Changing the membrane permeability during ThT loading can lead to loss of Vm
We next tested our second hypothesis, that the Iin peak is due to a decrease in Vm. To this end, we performed measurements of BFM speed (26) during ThT loading. The BFM is a rotary molecular motor roughly 50 nm in size that enables bacterial swimming (7) via PMF-driven rotation (56, 57, 58, 59). The motor speed (ω) varies linearly with PMF (59,60), which enables its use as a PMF indicator and, when pHin = pHout, as a Vm indicator as well (26). In our conditions, pHout is 7 and pHin is 7.86 (Fig. S7), making the contribution to the PMF from ΔpH ∼50 mV. Thus, even if during our experiment, ΔpH goes to 0, we can learn about the Vm behavior from the PMF measurements via the motor speed. We measure ω as before, using back-focal-plane interferometry (61) and a polystyrene bead attached to a short filament stub (see Materials and Methods) (26,30,62,63).
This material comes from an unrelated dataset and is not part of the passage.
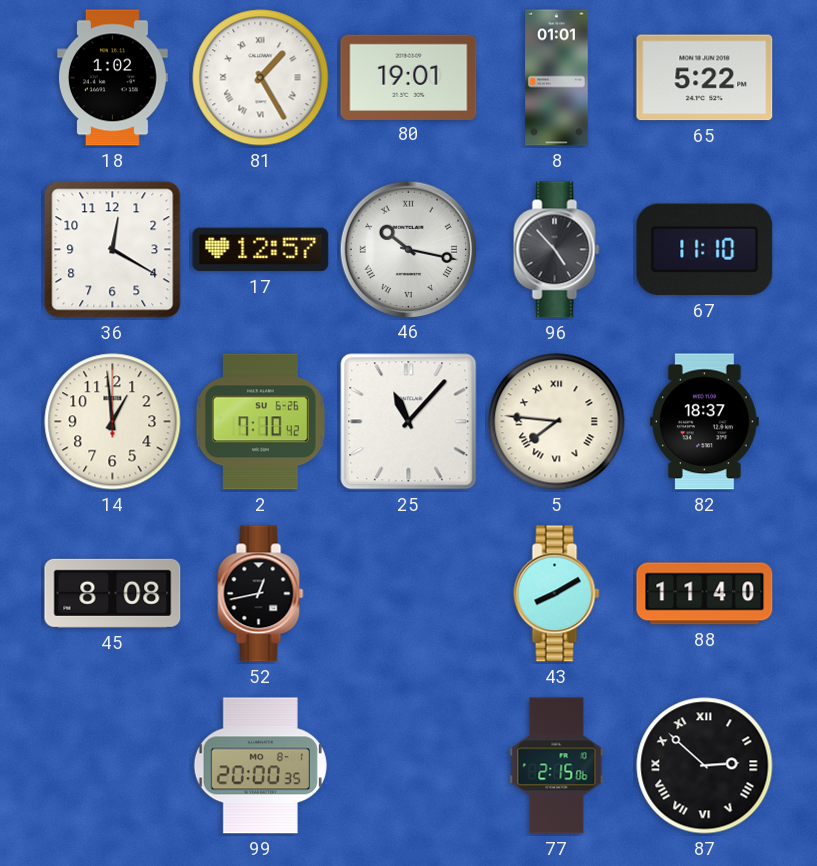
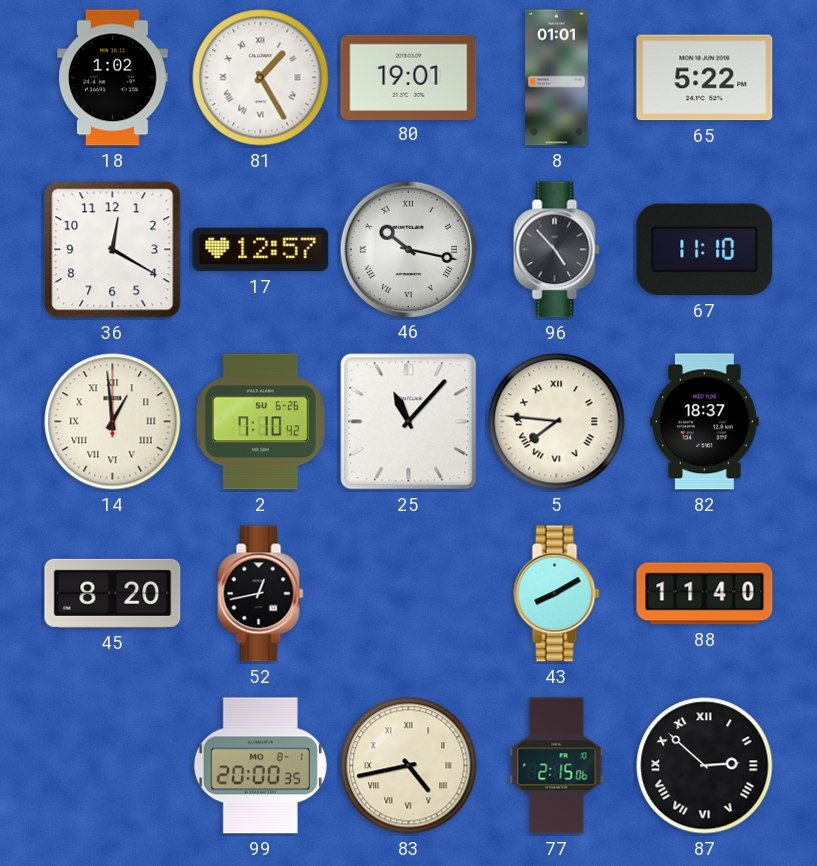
14 numerals: Arabic -> Roman
45: 8:08 -> 8:20
83: none -> 4:43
Figs. 5 A and S8 show simultaneous measurements of ThT intensity and normalized motor speed during dye equilibration in MM9 + glucose. The motor speed decreases during ThT equilibration, and the BFM stops at the point of the Iin peak. Furthermore, the BFM does not resume spinning even as Iin further increases, suggesting that the second ThT intensity increase that culminates in a plateau is not driven by Vm. To confirm the result, during ThT equilibration, we supplemented the medium with PI. PI permeates bacterial membrane that lost its integrity and significantly enhances its quantum yield upon binding to DNA, which is commonly interpreted as an indication of cell death (64,65). We found that the cells stained with PI, although ThT intracellular concentration remained high (Figs. 5 B and S9). In addition, at the time point of Iin decrease, cellular volume suddenly increases, and the cytoplasmically expressed fluorescent protein mCherry-mKate2 hybrid (referred to as mKate2 for brevity) (66) starts leaking out of the cell (Fig. 5 C and Video S4).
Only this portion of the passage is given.